The ego table contains one row per respondent and includes the following variables:

.egoID – respondent identifier derived from PRIM_KEY.
gender – binary indicator of respondent gender (0 = male, 1 = female), recoded from GENDER.
year_birth – respondent year of birth (YEAR_PRELOAD).
age – respondent exact age in years, retained as a numeric variable from AGE_EX.
married – binary indicator of marital status (1 = married, 0 = otherwise), derived from A2A.
pets – indicator for whether the respondent has pets in the household (1 = yes, 0 = no), from A13A.
home_owner – housing tenure indicator (1 = own, 0 = rent/other), from A19A.
informal_groups – participation in informal social groups (1 = active, 0 = not active), from B3B.
health – self-rated health retained as an ordered factor (excellent, very_good, good, fair, poor), from G1.
lose_weight_advice – whether a health professional advised the respondent to lose weight (1 = yes, 0 = no), from H3.
smoker – cigarette smoking indicator (1 = yes, 0 = no), from H4A.
drinking_days – number of days per week the respondent drinks alcohol, from H5A. Value 9 means doesn’t drink and value 8 is less than once a week.
marijuana_use – marijuana use during the last year (1 = yes, 0 = no), from H6A.
extraversion – personality measure combining two items: the item measuring being reserved (J1A) is reverse-coded and averaged with the sociability item (J1B), producing a continuous indicator where higher values indicate a more outgoing disposition.
education – highest completed level of education retained as an ordered factor, from K1.
race – categorical race variable based on RACECATS1.
birth_continent – continent of birth derived from K9A, collapsing individual countries into broader regions (North America, Asia, Europe, Other).
religion – categorical religious affiliation from K15.
income – ordered factor representing personal income brackets, from K22A.

A.2 Alter-level variables

The alter table contains one row per alter named by a respondent and includes the following variables:

.egoID – identifier linking each alter to the respondent who named them (PRIM_KEY).
.altID – alter identifier within each ego network (NAME_NMBR2).
gender – alter gender recoded to match the ego coding (0 = male, 1 = female), from N_GENDER.
family – binary indicator of whether the alter is a family member (1 = family, 0 = non-family). This is constructed from the relationship indicators for spouse/partner, parent, child, sibling, or other relative (C1A_1–C1A_6).
same_race – indicator of racial homophily between ego and alter (1 = same race, 0 = different race), derived from C2G_NSAMERACE.
same_age – indicator of age homophily between ego and alter (1 = alter is approximately the same age as ego, within ±6 years, 0 = otherwise), derived from C1C_NSAMEAGE. Special codes and missing values are treated as missing.

A.3 Alter–alter ties

The alter–alter tie table represents relationships among alters within each ego network. The original data store these relationships in a wide format through the ten pairwise variables N1_N2, N1_N3, N1_N4, N1_N5, N2_N3, N2_N4, N2_N5, N3_N4, N3_N5, and N4_N5. Each variable records how well one pair of alters knows each other.

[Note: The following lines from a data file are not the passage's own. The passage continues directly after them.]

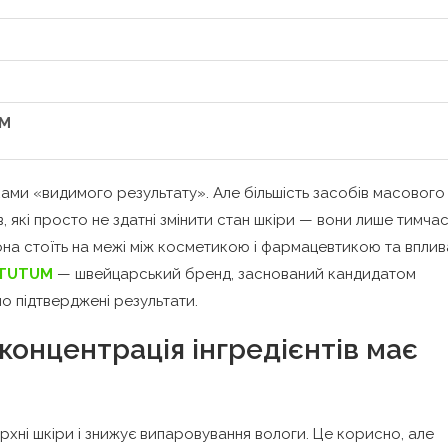
UM
ми «видимого результату». Але більшість засобів масового
ів, які просто не здатні змінити стан шкіри — вони лише тимча
вона стоїть на межі між косметикою і фармацевтикою та вплив
YTUTUM
— швейцарський бренд, заснований кандидатом
но підтверджені результати.
концентрація інгредієнтів має
хні шкіри і знижує випаровування вологи. Це корисно, але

These variables are reshaped into long format so that each row represents one potential alter–alter tie within one ego network. The pair labels are parsed to create .srcID and .tgtID, identifying the two alters involved. A binary tie variable weight is then created: responses coded as (1) or (2) are treated as a tie, while all other responses are treated as no tie. In substantive terms, this means that alters are considered connected if they know each other either very well or a little. Only ties with weight = 1 are retained in the final alter–alter tie table.

Finally, alter–alter ties are filtered so that both endpoints correspond to valid alters in the alter table. This ensures that the three components remain internally consistent.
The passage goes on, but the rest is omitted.